Rising sea levels destroyed the vegetation the rodent used for food and shelter. The species, known as Bramble Cay melomys, was only to be found on Bramble Cay in the Torres Strait region in northeastern Australia.

"The main reason for the extinction of the rodent is due to high tides and intense storm surges that inundate the island," said Luke Leung, a scientist and co-author of the report on the extinction.

"The assertion that Australia has lost another mammal species can be made with considerable confidence," said the report to the state's government, which was released last week.

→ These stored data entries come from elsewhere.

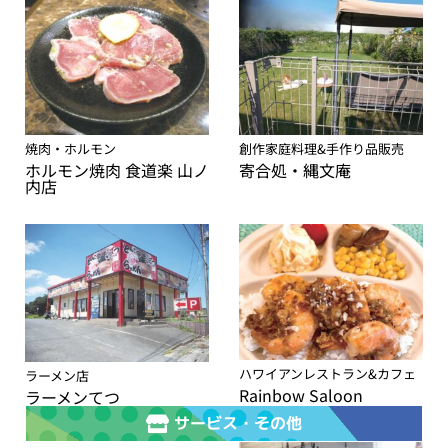
焼肉・ホルモン
創作家庭料理&手作り品販売
ホルモン焼肉 食道楽 山ノ
寄合処・縄文庵
内店
ハワイアンレストラン&カフェ
ラーメン店
Rainbow Saloon
ラーメンてつ
サービス・その他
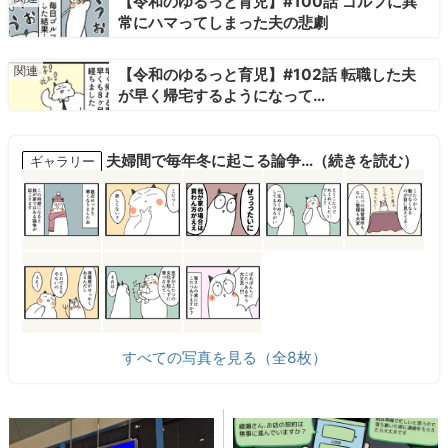
【令和のゆるっと育児】#100話 ゴルフに異
常にハマってしまった夫の悲劇
【令和のゆるっと育児】#102話 転職した夫
が早く帰宅するようになって…
夫婦間で毎年冬に起こる論争…（続きを読む）
ギャラリー
すべての写真を見る（全8枚）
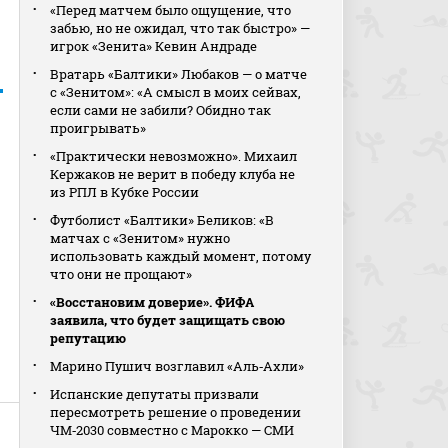
«Перед матчем было ощущение, что
забью, но не ожидал, что так быстро» —
игрок «Зенита» Кевин Андраде
Вратарь «Балтики» Любаков — о матче
с «Зенитом»: «А смысл в моих сейвах,
если сами не забили? Обидно так
проигрывать»
«Практически невозможно». Михаил
Кержаков не верит в победу клуба не
из РПЛ в Кубке России
Футболист «Балтики» Беликов: «В
матчах с «Зенитом» нужно
использовать каждый момент, потому
что они не прощают»
«Восстановим доверие». ФИФА
заявила, что будет защищать свою
репутацию
Марино Пушич возглавил «Аль‑Ахли»
Испанские депутаты призвали
пересмотреть решение о проведении
ЧМ‑2030 совместно с Марокко — СМИ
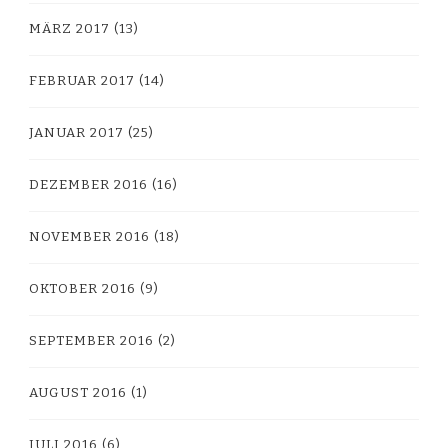
MÄRZ 2017
(13)
FEBRUAR 2017
(14)
JANUAR 2017
(25)
DEZEMBER 2016
(16)
NOVEMBER 2016
(18)
OKTOBER 2016
(9)
SEPTEMBER 2016
(2)
AUGUST 2016
(1)
JULI 2016
(6)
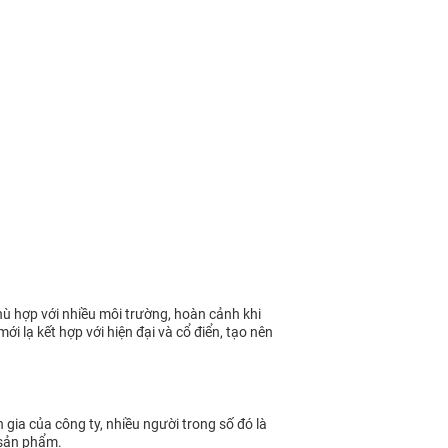
ù hợp với nhiều môi trường, hoàn cảnh khi
 lạ kết hợp với hiện đại và cổ điển, tạo nên
ia của công ty, nhiều người trong số đó là
c sản phẩm.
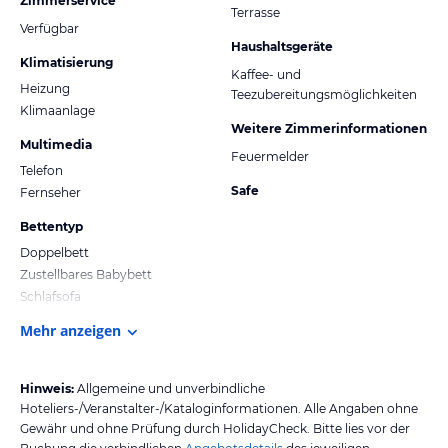
Zimmerservice
Terrasse
Verfügbar
Haushaltsgeräte
Klimatisierung
Kaffee- und
Heizung
Teezubereitungsmöglichkeiten
Klimaanlage
Weitere Zimmerinformationen
Multimedia
Feuermelder
Telefon
Safe
Fernseher
Bettentyp
Doppelbett
Zustellbares Babybett
Schlafsofa
Mehr anzeigen
Hinweis:
Allgemeine und unverbindliche
Hoteliers-/Veranstalter-/Kataloginformationen. Alle Angaben ohne
Gewähr und ohne Prüfung durch HolidayCheck. Bitte lies vor der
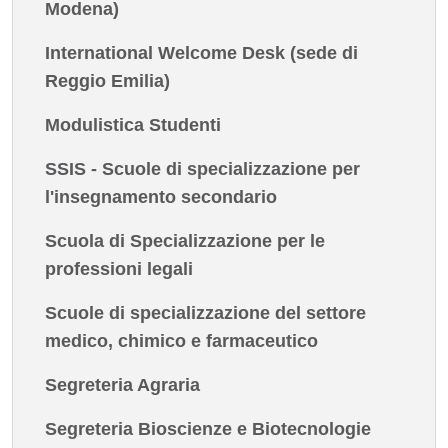
Modena)
International Welcome Desk (sede di
Reggio Emilia)
Modulistica Studenti
SSIS - Scuole di specializzazione per
l'insegnamento secondario
Scuola di Specializzazione per le
professioni legali
Scuole di specializzazione del settore
medico, chimico e farmaceutico
Segreteria Agraria
Segreteria Bioscienze e Biotecnologie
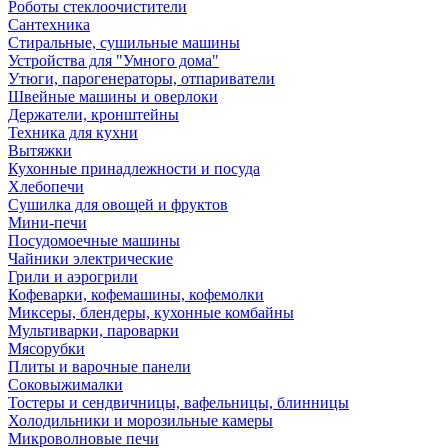
Роботы стеклоочистители
Сантехника
Стиральные, сушильные машины
Устройства для "Умного дома"
Утюги, парогенераторы, отпариватели
Швейные машины и оверлоки
Держатели, кронштейны
Техника для кухни
Вытяжки
Кухонные принадлежности и посуда
Хлебопечи
Сушилка для овощей и фруктов
Мини-печи
Посудомоечные машины
Чайники электрические
Грили и аэрогрили
Кофеварки, кофемашины, кофемолки
Миксеры, блендеры, кухонные комбайны
Мультиварки, пароварки
Мясорубки
Плиты и варочные панели
Соковыжималки
Тостеры и сендвичницы, вафельницы, блинницы
Холодильники и морозильные камеры
Микроволновые печи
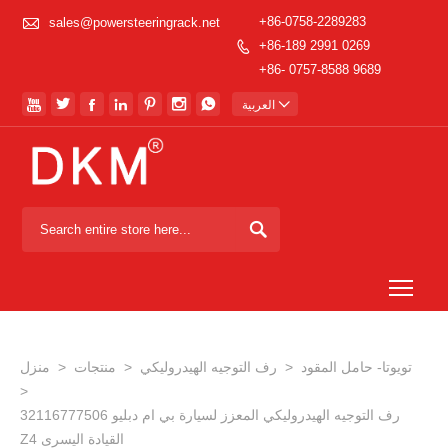

+86-0758-2289283
sales@powersteeringrack.net
+86-189 2991 0269

+86- 0757-8588 9689








العربية

Togg
تويوتا- حامل المقود
>
رف التوجيه الهيدروليكي
>
منتجات
>
منزل
>
32116777506 رف التوجيه الهيدروليكي المعزز لسيارة بي ام دبليو
Z4 القيادة اليسرى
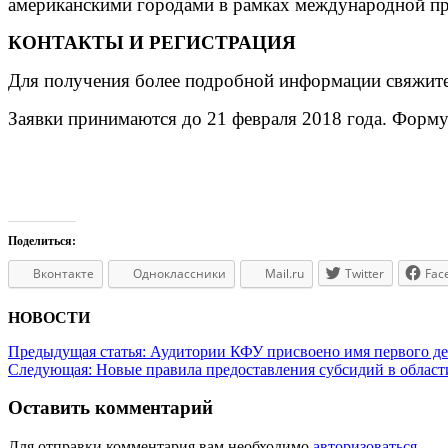
американскими городами в рамках международной п
КОНТАКТЫ И РЕГИСТРАЦИЯ
Для получения более подробной информации свяжите
Заявки принимаются до 21 февраля 2018 года. Форм
Поделиться:
Вконтакте
Одноклассники
Mail.ru
Twitter
Fac
НОВОСТИ
Предыдущая статья:
Аудитории КФУ присвоено имя первого де
Следующая:
Новые правила предоставления субсидий в облас
Оставить комментарий
Для отправки комментария вам необходимо
авторизоваться
.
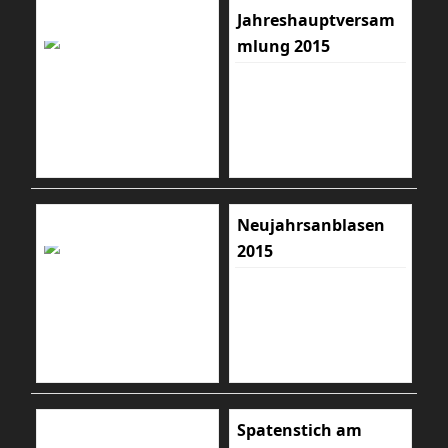
Jahreshauptversam
mlung 2015
Neujahrsanblasen
2015
Spatenstich am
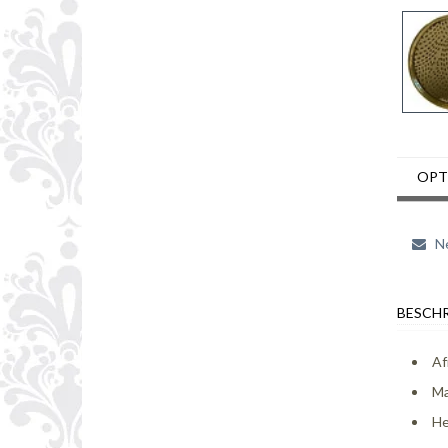
OPT
Ne
BESCHR
Af
Ma
He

"We have evidence of seawater inundation in the cay that destroyed the vegetation of the island," Leung told dpa.

The long-tailed and whiskered creatures, which had been listed as endangered, were last sighted in 2009, he said.

"They have definitely been there for tens of thousands of years. The island itself is just 300 meters long and 100 meters wide. You can walk around it," said Leung, a senior lecturer at the University of Queensland.

"We have done several trips since 2009, and we set up camera traps. We found none. There were no tracks and no scats. We confirm the absence of any melomys in the island. So we have declared it extinct."

"This is a very unique case, and climate change is the most likely cause," he said.